# Listed entries
──────────────────────────────

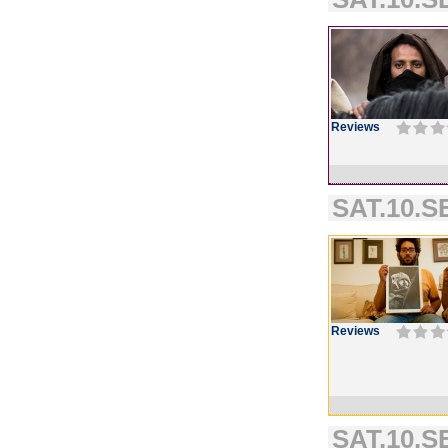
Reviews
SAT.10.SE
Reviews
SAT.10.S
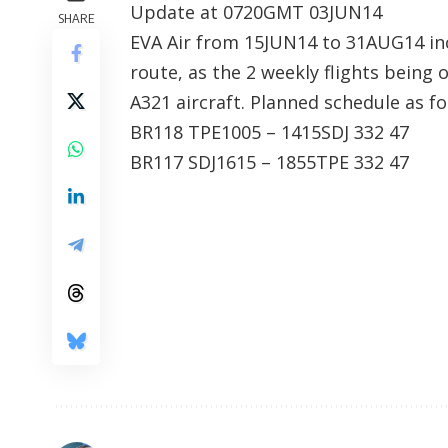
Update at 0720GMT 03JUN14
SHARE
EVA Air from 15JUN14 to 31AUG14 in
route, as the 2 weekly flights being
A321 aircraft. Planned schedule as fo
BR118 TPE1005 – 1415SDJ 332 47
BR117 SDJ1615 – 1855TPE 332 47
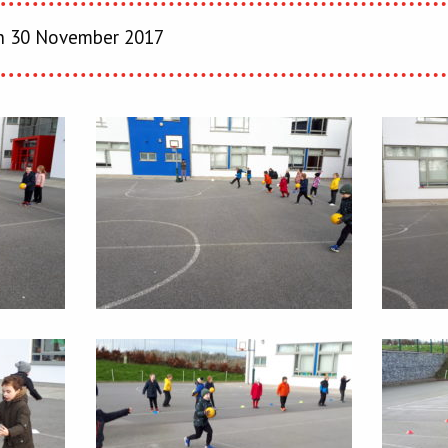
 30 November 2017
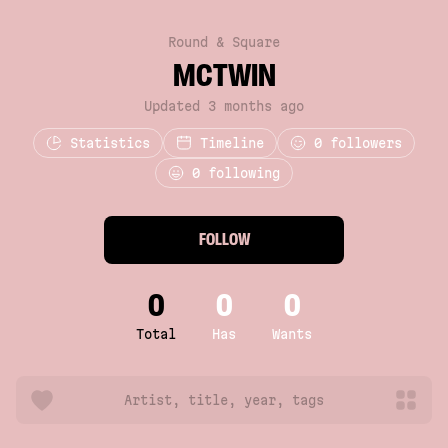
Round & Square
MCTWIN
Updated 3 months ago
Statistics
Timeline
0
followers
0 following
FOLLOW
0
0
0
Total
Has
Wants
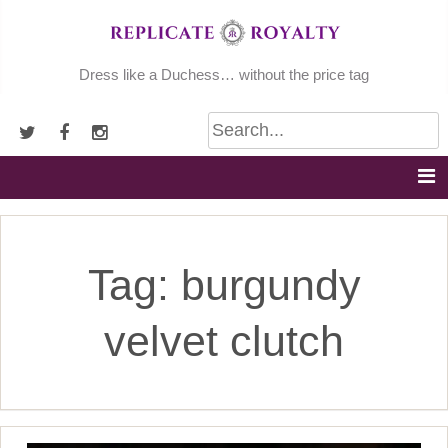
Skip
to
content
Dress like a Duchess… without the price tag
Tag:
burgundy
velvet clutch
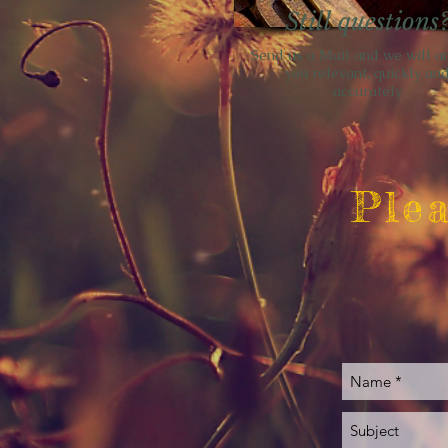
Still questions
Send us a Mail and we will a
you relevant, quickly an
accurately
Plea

──────────────────────────────

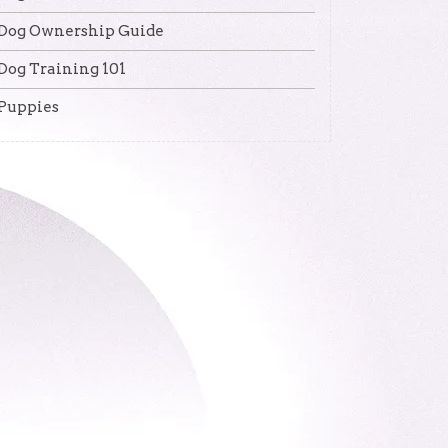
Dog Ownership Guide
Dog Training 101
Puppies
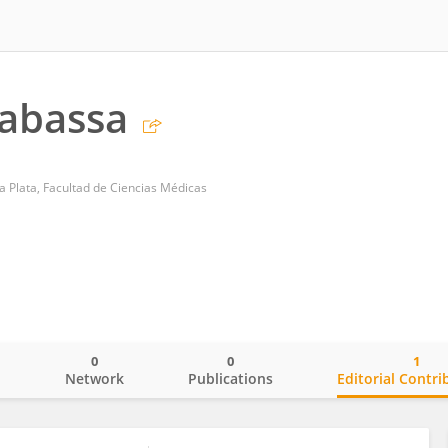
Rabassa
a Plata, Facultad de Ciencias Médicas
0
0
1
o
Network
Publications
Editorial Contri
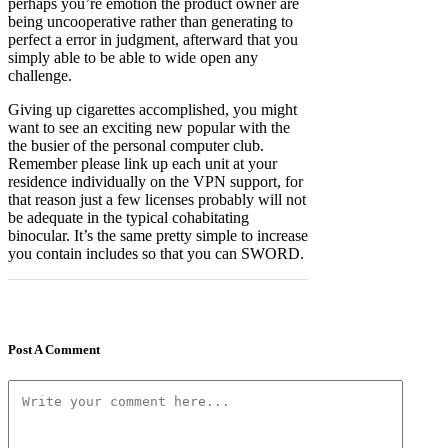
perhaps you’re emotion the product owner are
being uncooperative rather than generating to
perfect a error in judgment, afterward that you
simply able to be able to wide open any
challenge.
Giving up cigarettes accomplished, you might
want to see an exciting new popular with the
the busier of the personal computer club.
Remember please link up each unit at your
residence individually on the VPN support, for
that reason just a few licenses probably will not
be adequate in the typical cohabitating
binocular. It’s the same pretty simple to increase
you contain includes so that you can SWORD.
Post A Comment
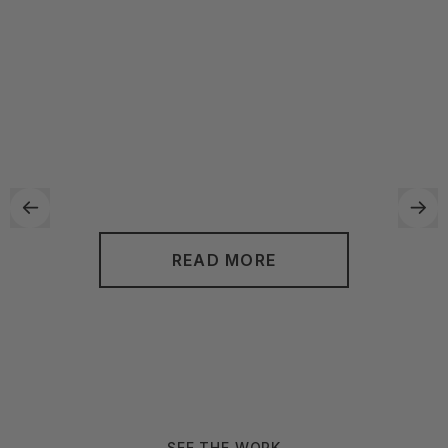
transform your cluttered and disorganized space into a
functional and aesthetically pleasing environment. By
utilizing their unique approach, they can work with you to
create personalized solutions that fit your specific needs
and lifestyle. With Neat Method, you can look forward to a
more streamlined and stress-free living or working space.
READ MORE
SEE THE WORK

──────────────────────────────

# What is being asked
Go back to the lines above and output, exactly as they stand, the ones from the line containing "you contain includes so that you can SWORD." to the line containing "SEE THE WORK". Leave all pictures behind.

# Result for this exercise
you contain includes so that you can SWORD.
Post A Comment
transform your cluttered and disorganized space into a
functional and aesthetically pleasing environment. By
utilizing their unique approach, they can work with you to
create personalized solutions that fit your specific needs
and lifestyle. With Neat Method, you can look forward to a
more streamlined and stress-free living or working space.
READ MORE
SEE THE WORK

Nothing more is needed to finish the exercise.